At least for me, using Hyper-V is problematic because I can't also run VMware Workstation at the same time. I have to boot into different configurations to run them side-by-side. My macOS experience is that running both on your machine is straightforward.


But how did hyperv perform when you did run it? Did you use it with Vagrant or just on it's own?


I did that a few years ago, and I found that VMware support lagged VBox. There were some plugins that looked like they might help, but I could never get them to work.


Could you elaborate on what features the VMware provider didn't support?


at least in the US, anything work-related that you pay for out of pocket is tax-deductible if your employer doesn't reimburse you or you're self-employed.


Doesn't make a lick of difference if you lack enough itemized deductions, otherwise you take the standard deduction like everybody else.

Honestly though, VMWare is pretty cheap. VMWare Workstation Player and VMWare Fusion aren't cheap upfront, but the upgrade pricing to stay current is decent - I spend more on my JetBrains licenses every year. It's worth it to have a fast and mostly headache-free virtualization experience.

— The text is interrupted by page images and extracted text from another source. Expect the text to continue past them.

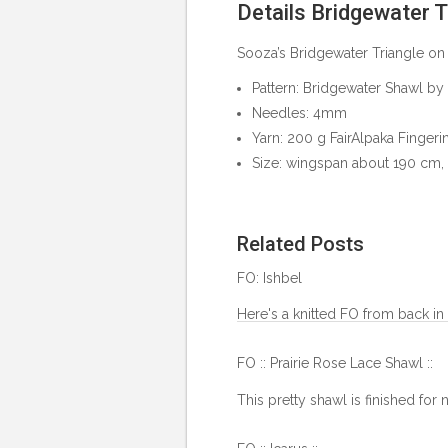
Details Bridgewater T
Sooza’s Bridgewater Triangle on
Pattern:
Bridgewater Shawl by
Needles: 4mm
Yarn:
200 g FairAlpaka Fingeri
Size: wingspan about 190 cm,
Related Posts
FO: Ishbel
Here's a knitted FO from back in 
FO :: Prairie Rose Lace Shawl ::
This pretty shawl is finished for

I find that Vagrant works relatively similarly between Mac and Linux to the point where "it just works", but Windows is a whole different ballgame with shared directories and symlinks. On the current software that I'm working on for example, the first step of the onboarding process for new developers using Windows, is to install Linux, which seems pretty insane for something that lives inside of a VM!


What I do on some projects (not using vagrant) is install samba on the dev VM so that it can be mounted from a Windows workstation. Obviously much simpler and easier to do if you're developing on Linux (nfs / sshfs).


You can just use NFS instead of Virtualbox's integrated folder sharing, it pretty much completely resolves the performance issues.


Resilio Sync? (Formerly BitTorrent Sync)


Check out Syncthing. It's way better and open source.


Thanks for the tip. Trying out Syncthing and I love it. It's made for me.


Are you talking about symlinks on synced folders? I absolutely love synced folders, but the whole idea is fundamentally incompatible with symlinks. Think about the VM actually interpreting the link and resolving the path against its own filesystem. Just doesn't make sense. If you want that, share the directory on the host and mount it in your VM so it's your host resolving the link.

My experience with Vagrant is that it's amazing, but I've only used it for a web application with Github and Jenkins for CI. Dev team doesn't have to spend a second thinking outside the git repo.